The trial court found that less than 10 per centum of the cases in the shipments had been designated by the collector for examination by the appraiser and held that the appraisement was void because the designation did not accord with the provisions of section 499 of the Tariff Act of 1930, reading in part as follows:
Sec. 499. * * * The collector shall designate the packages or quantities covered by any invoice or entry which are to be opened and examined for the purpose of appraisement or otherwise and shall order such packages or quantities to be sent to the public stores or other places for such purpose. Not less than one package of every invoice and not less than one package of every ten packages of merchandise, shall be so designated unless the Secretary of the Treasury, from the character and description of the merchandise, is of the opinion that the examination of a less proportion of packages will amply protect the revenue and by special regulation permit a less number of packages to be examined.

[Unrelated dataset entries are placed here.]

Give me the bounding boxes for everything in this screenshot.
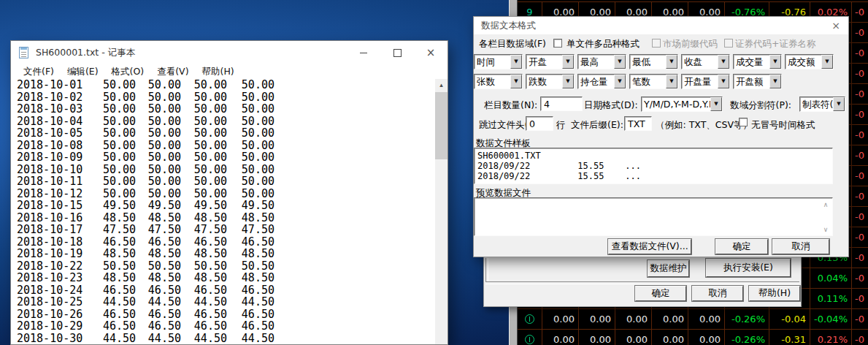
table-cell: -0	[852, 2, 868, 22]
view-data-file-button[interactable]: 查看数据文件(V)...	[608, 239, 691, 254]
menu-item[interactable]: 查看(V)	[150, 64, 195, 79]
menu-item[interactable]: 编辑(E)	[61, 64, 105, 79]
minimize-button[interactable]	[347, 41, 380, 64]
field-combo[interactable]: 笔数▼	[629, 74, 678, 89]
table-cell: -0	[852, 43, 868, 63]
notepad-line: 2018-10-1846.5046.5046.5046.50	[17, 236, 435, 249]
field-combo-value: 张数	[475, 75, 510, 88]
table-row[interactable]: 0.000.000.000.000.00-0.26%-0.04-0.04%-0	[518, 308, 868, 329]
table-cell	[518, 330, 542, 345]
market-prefix-checkbox	[652, 39, 661, 48]
chevron-down-icon[interactable]: ▼	[666, 75, 677, 88]
field-combo[interactable]: 最低▼	[629, 54, 678, 69]
date-format-combo[interactable]: Y/M/D,Y-M-D,Y.M.D ▼	[641, 96, 723, 112]
field-combo[interactable]: 最高▼	[577, 54, 626, 69]
separator-combo[interactable]: 制表符(T ▼	[799, 96, 845, 112]
table-cell: -0	[852, 145, 868, 165]
notepad-line: 2018-10-1948.5048.5048.5048.50	[17, 248, 435, 260]
notepad-line: 2018-10-0250.0050.0050.0050.00	[17, 91, 435, 104]
menu-item[interactable]: 帮助(H)	[196, 64, 241, 79]
field-combo[interactable]: 收盘▼	[681, 54, 730, 69]
scroll-up-icon[interactable]: ∧	[821, 200, 831, 210]
sample-line: 2018/09/22 15.55 ...	[477, 171, 832, 181]
column-count-input[interactable]: 4	[540, 96, 583, 111]
notepad-line: 2018-10-1150.0050.0050.0050.00	[17, 175, 435, 188]
notepad-scrollbar[interactable]: ▴	[435, 79, 448, 344]
install-button[interactable]: 执行安装(E)	[706, 259, 791, 277]
field-combo[interactable]: 时间▼	[474, 54, 523, 69]
field-combo[interactable]: 持仓量▼	[577, 74, 626, 89]
cancel-button[interactable]: 取消	[692, 286, 743, 301]
multi-file-checkbox[interactable]	[553, 39, 562, 48]
field-combo[interactable]: 开盘▼	[526, 54, 575, 69]
field-combo[interactable]: 开盘量▼	[681, 74, 730, 89]
notepad-titlebar[interactable]: SH600001.txt - 记事本 ×	[11, 41, 448, 64]
close-button[interactable]: ×	[414, 41, 448, 64]
data-maintain-button[interactable]: 数据维护	[648, 260, 689, 277]
ok-button[interactable]: 确定	[635, 286, 686, 301]
dialog-body: 各栏目数据域(F) 单文件多品种格式 市场前缀代码 证券代码+证券名称 时间▼开…	[474, 34, 848, 257]
table-cell: -0	[852, 227, 868, 247]
scrollbar-thumb[interactable]	[435, 92, 448, 159]
table-cell: 0.00	[579, 309, 615, 329]
maximize-button[interactable]	[380, 41, 414, 64]
table-cell: -0	[852, 186, 868, 206]
sample-box: SH600001.TXT2018/09/22 15.55 ...2018/09/…	[474, 148, 833, 184]
no-colon-checkbox-label: 无冒号时间格式	[751, 119, 815, 132]
ok-button[interactable]: 确定	[715, 239, 768, 254]
table-cell: -0	[852, 207, 868, 227]
preview-box: ∧ ∨	[474, 197, 833, 236]
groupbox-divider	[485, 281, 799, 284]
dialog-titlebar[interactable]: 数据文本格式 ×	[474, 17, 848, 34]
table-cell: 0.00	[542, 330, 579, 345]
table-cell: -0.04	[769, 309, 810, 329]
chevron-down-icon[interactable]: ▼	[562, 55, 574, 69]
cancel-button[interactable]: 取消	[772, 239, 829, 254]
table-cell: -0	[852, 64, 868, 83]
skip-header-input[interactable]: 0	[526, 116, 553, 131]
chevron-down-icon[interactable]: ▼	[718, 55, 729, 69]
field-combo[interactable]: 跌数▼	[526, 74, 575, 89]
table-cell: -0	[852, 125, 868, 145]
sample-line: 2018/09/22 15.55 ...	[477, 161, 832, 171]
table-cell	[518, 309, 542, 329]
menu-item[interactable]: 格式(O)	[105, 64, 151, 79]
chevron-down-icon[interactable]: ▼	[821, 55, 833, 69]
skip-header-suffix: 行	[556, 119, 566, 132]
field-combo[interactable]: 成交额▼	[785, 54, 834, 69]
table-row[interactable]: 0.000.000.000.000.00-0.26%-0.310.21%-0	[518, 329, 868, 345]
chevron-down-icon[interactable]: ▼	[510, 55, 522, 69]
menu-item[interactable]: 文件(F)	[17, 64, 61, 79]
scroll-up-icon[interactable]: ▴	[435, 79, 448, 91]
table-cell: -0	[852, 268, 868, 288]
table-cell: 0.11%	[810, 289, 852, 308]
chevron-down-icon[interactable]: ▼	[614, 75, 626, 88]
desktop: { "icons": { "dropdown": "▼", "close": "…	[0, 0, 868, 345]
chevron-down-icon[interactable]: ▼	[510, 75, 522, 88]
market-prefix-checkbox-label: 市场前缀代码	[663, 38, 718, 50]
table-cell: -0	[852, 166, 868, 186]
table-cell: 0.21%	[810, 330, 852, 345]
chevron-down-icon[interactable]: ▼	[562, 75, 574, 88]
field-combo[interactable]: 张数▼	[474, 74, 523, 89]
no-colon-checkbox[interactable]	[739, 118, 748, 126]
chevron-down-icon[interactable]: ▼	[718, 75, 729, 88]
help-button[interactable]: 帮助(H)	[749, 286, 800, 301]
scroll-down-icon[interactable]: ∨	[821, 224, 831, 235]
field-combo[interactable]: 开盘额▼	[733, 74, 782, 89]
notepad-text[interactable]: 2018-10-0150.0050.0050.0050.002018-10-02…	[11, 79, 435, 344]
close-button[interactable]: ×	[823, 17, 848, 34]
field-combo[interactable]: 成交量▼	[733, 54, 782, 69]
chevron-down-icon[interactable]: ▼	[666, 55, 677, 69]
field-combo-value: 成交额	[786, 55, 821, 69]
table-cell: 0.00	[615, 309, 652, 329]
notepad-line: 2018-10-1648.5048.5048.5048.50	[17, 212, 435, 224]
chevron-down-icon[interactable]: ▼	[769, 55, 781, 69]
chevron-down-icon[interactable]: ▼	[710, 97, 722, 111]
file-ext-input[interactable]: TXT	[624, 116, 652, 131]
chevron-down-icon[interactable]: ▼	[769, 75, 781, 88]
chevron-down-icon[interactable]: ▼	[833, 97, 845, 111]
field-combo-value: 成交量	[734, 55, 769, 69]
chevron-down-icon[interactable]: ▼	[614, 55, 626, 69]
file-ext-hint: （例如: TXT、CSV等）	[656, 119, 752, 132]
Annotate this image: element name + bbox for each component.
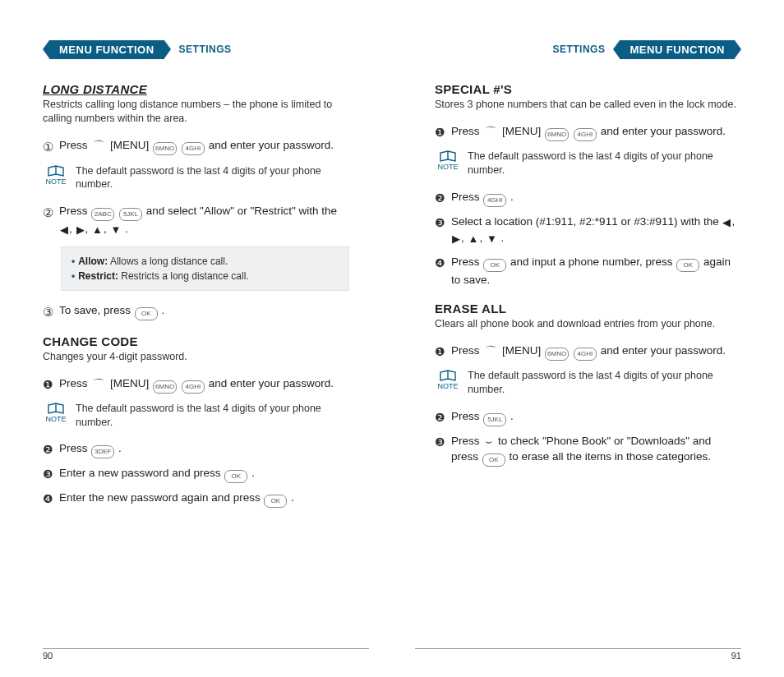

An inspection of the official papers in the record shows that the merchandise under appraisement consists of cream separators exported from Finland, the invoices being certified on January 18, 1936, and February 8, 1936, which is prior to the enactment of the Customs Administrative Act of 1938 wherein the provisions of section 499 of the Tariff Act of 1930 were amended in section 16 of said act. The invoice in reappraisement 117447-A covers 30 cases. There were 10 cases of cream separators No. 27BK, 15 cases of No. 400K and 5 cases of No. 300K. The collector designated 2 cases for examination by the appraiser, namely, No. 22Í0, covering quality No. 27BK, and No. 2235, covering quality No. 400K. The appraiser noted advances on the invoice on the qualities 400K and 300K, although no case containing quality No. 300K was designated for examination. The entry in reappraisement 117448-A covers 178 cases and the collector designated 8 cases for examination. The only merchandise upon which the appraiser noted an advance was cream separator No. 225K. The invoice shows that there were 50 cases of that quality, numbers 2865/2914, and one case, number 2865, was designated for examination. It is obvious from an examination of the record that the collector failed to designate 10 per centum of the cases for examination in either shipment in accordance with the requirements in section 499 above quoted.
*570Counsel for the appellant argues that there was a special regulation issued by the Secretary of the Treasury prior to the importations in this case and that such special regulation incorporated all of the merchandise named in Customs catalog 3418 directing that a designation may be made of a smaller number of cases of merchandise named therein than is. prescribed in section 499. Three copies of the document which appellant claims is, in connection with Customs catalog 3418, a special regulation, were admitted in evidence and marked exhibits 1, 8, and 9. It consists of a telegram from Seymour Lowman, Acting Secretary of the Treasury, dated June 25, 1932, reading as follows:
COLLECTOR CUSTOMS
NEW YORK NY
GENERAL RULE PAGE THREE CUSTOMS CATALOGUE THIRTY FOUR EIGHTEEN AT HEAD OF LIST OF IMPORTS CHANGED TO READ AS FOLLOWS QUOTE IN THE OPINION OF THE SECRETARY OF THE TREASURY THE EXAMINATION AT THE APPRAISERS STORES ON THE WHARF OR ELSEWHERE OF SAMPLES OR REPRESENTATIVE PACKAGES ALTHOUGH CONSTITUTING A LESS PROPORTION THAN TEN PERCENT OF THE SHIPMENT IS CONSIDERED AMPLY SUFFICIENT TO PROTECT THE REVENUE WHEN 'MERCHANDISE IS BOUGHT BY SAMPLE OR IS IMPORTED IN PACKAGES OF SAME CONTENTS AND VALUE OR WHEN PURCHASED AT THE SAME PRICE PER UNIT OF WEIGHT GAUGE OR MEASURE BUT IN NO CASE SHALL LESS THAN ONE PERCENT BE EXAMINED EXCEPT UPON SPECIFIC AUTHORITY FROM THE DEPARTMENT UNQUOTE SEYMOUR LOWMAN ACTING SECRETARY OF THE TREASURY
Two copies of Customs catalog 3418 were received in evidence and marked exhibits 2 and 10. This document contains 280 pages of which 276 pages list different kinds of imported merchandise. On page 191 we find the words “Separators, cream, one each invoice, however packed” which appear under the heading “Public Store examination, less than one package in ten.” The list of merchandise in which cream separators appear starts on page 3 under the following heading:
LIST OF IMPORTS
of which
LESS THAN 1 PACKAGE IN 10 MAY BE SENT FOR EXAMINATION TO THE UNITED STATES PUBLIC STORE AT THE PORT OF NEW YORK,
When packed in bottles, jars, tins, cases, or tin-lined barrels.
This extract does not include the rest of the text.